# Clustering and Dimensionality Reduction for Patient Wellness Profiles


In this notebook, we analyze a simulated dataset containing various health and wellness indicators 
to segment patients into meaningful groups using clustering techniques. We also apply dimensionality 
reduction using Principal Component Analysis (PCA) to evaluate its impact on clustering effectiveness.


In [None]:
import pandas as pd
import numpy as np
import matplotlib.pyplot as plt
import seaborn as sns
from sklearn.cluster import KMeans
from sklearn.decomposition import PCA
from sklearn.preprocessing import StandardScaler
from sklearn.metrics import silhouette_score
import plotly.express as px

## Simulated Dataset Creation

In [None]:
# Simulate wellness dataset
np.random.seed(42)
n_samples = 300
data = {
    'exercise_minutes_per_day': np.random.normal(30, 10, n_samples),
    'healthy_meals_per_day': np.random.randint(1, 4, n_samples),
    'hours_sleep': np.random.normal(7, 1.5, n_samples),
    'stress_level': np.random.randint(1, 10, n_samples),
    'BMI': np.random.normal(25, 4, n_samples)
}
df = pd.DataFrame(data)
df.head()

## Exploratory Data Analysis

In [None]:
# Summary statistics and pairplot
display(df.describe())
sns.pairplot(df)
plt.suptitle("Pairplot of Wellness Features", y=1.02)
plt.show()

## Data Preprocessing

In [None]:
scaler = StandardScaler()
scaled_data = scaler.fit_transform(df)

## K-Means Clustering (Before PCA)

In [None]:
sil_scores = []
k_range = range(2, 7)
for k in k_range:
    kmeans = KMeans(n_clusters=k, random_state=42)
    labels = kmeans.fit_predict(scaled_data)
    sil_scores.append(silhouette_score(scaled_data, labels))

# Plot silhouette scores
plt.plot(k_range, sil_scores, marker='o')
plt.title('Silhouette Scores for k-means (Before PCA)')
plt.xlabel('Number of Clusters')
plt.ylabel('Silhouette Score')
plt.grid(True)
plt.show()

## Principal Component Analysis (PCA)

In [None]:
pca = PCA(n_components=2)
reduced_data = pca.fit_transform(scaled_data)

# Plot PCA components
plt.figure(figsize=(8,6))
plt.scatter(reduced_data[:, 0], reduced_data[:, 1], alpha=0.6)
plt.title("PCA - 2 Principal Components")
plt.xlabel("PC1")
plt.ylabel("PC2")
plt.grid(True)
plt.show()

## K-Means Clustering (After PCA)

In [None]:
sil_scores_pca = []
for k in k_range:
    kmeans = KMeans(n_clusters=k, random_state=42)
    labels_pca = kmeans.fit_predict(reduced_data)
    sil_scores_pca.append(silhouette_score(reduced_data, labels_pca))

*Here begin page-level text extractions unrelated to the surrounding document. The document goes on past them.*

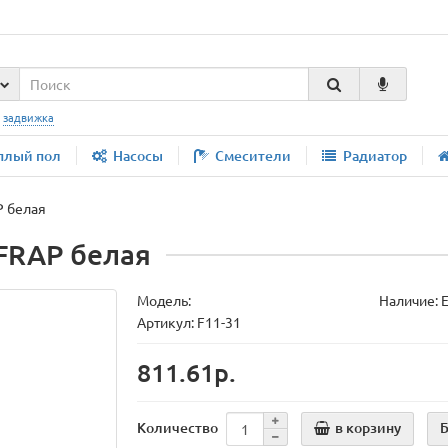
:
задвижка
плый пол
Насосы
Смесители
Радиатор
P белая
FRAP белая
Модель:
Наличие: Е
Артикул: F11-31
811.61р.
Количество
в корзину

# Plot silhouette scores after PCA
plt.plot(k_range, sil_scores_pca, marker='o', color='green')
plt.title('Silhouette Scores for k-means (After PCA)')
plt.xlabel('Number of Clusters')
plt.ylabel('Silhouette Score')
plt.grid(True)
plt.show()

## Final Observations and Summary


- PCA helped reduce dimensionality and offered clearer cluster separation in 2D.
- Clustering revealed distinct wellness profiles, though some overlap remained.
- Silhouette scores slightly improved post-PCA, suggesting more compact clusters.
- This method can support targeted wellness interventions based on patient similarity.